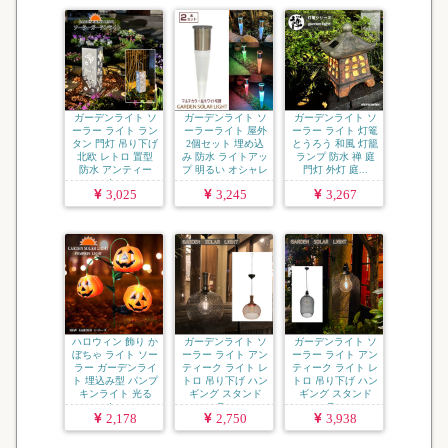
ガーデンライト ソ
ガーデンライト ソ
ガーデンライト ソ
ーラー ライト ラン
ーラーライト 屋外
ーラー ライト 灯篭
タン 門灯 吊り下げ
2個セット 埋め込
とうろう 和風 灯籠
北欧 レトロ 置型
み 防水 ライトアッ
ランプ 防水 禅 庭
防水 アンティー
プ 明るい オシャレ
門灯 外灯 庭...
ク...
...
3,025
3,245
3,267
ハロウィン 飾り か
ガーデンライト ソ
ガーデンライト ソ
ぼちゃ ライト ソー
ーラー ライト アン
ーラー ライト アン
ラー ガーデンライ
ティーク ライト レ
ティーク ライト レ
ト 埋込み型 パンプ
トロ 吊り下げ ハン
トロ 吊り下げ ハン
キンライト 光る
ギング スタンド
ギング スタンド
カ...
ラ...
ラ...
2,178
2,750
3,938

——

§ **ASSIGNED TASK**
Without the pictures, reproduce every line of the records above exactly.

§ **THE ANSWER**
ガーデンライト ソ
ガーデンライト ソ
ガーデンライト ソ
ーラー ライト ラン
ーラーライト 屋外
ーラー ライト 灯篭
タン 門灯 吊り下げ
2個セット 埋め込
とうろう 和風 灯籠
北欧 レトロ 置型
み 防水 ライトアッ
ランプ 防水 禅 庭
防水 アンティー
プ 明るい オシャレ
門灯 外灯 庭...
ク...
...
3,025
3,245
3,267
ハロウィン 飾り か
ガーデンライト ソ
ガーデンライト ソ
ぼちゃ ライト ソー
ーラー ライト アン
ーラー ライト アン
ラー ガーデンライ
ティーク ライト レ
ティーク ライト レ
ト 埋込み型 パンプ
トロ 吊り下げ ハン
トロ 吊り下げ ハン
キンライト 光る
ギング スタンド
ギング スタンド
カ...
ラ...
ラ...
2,178
2,750
3,938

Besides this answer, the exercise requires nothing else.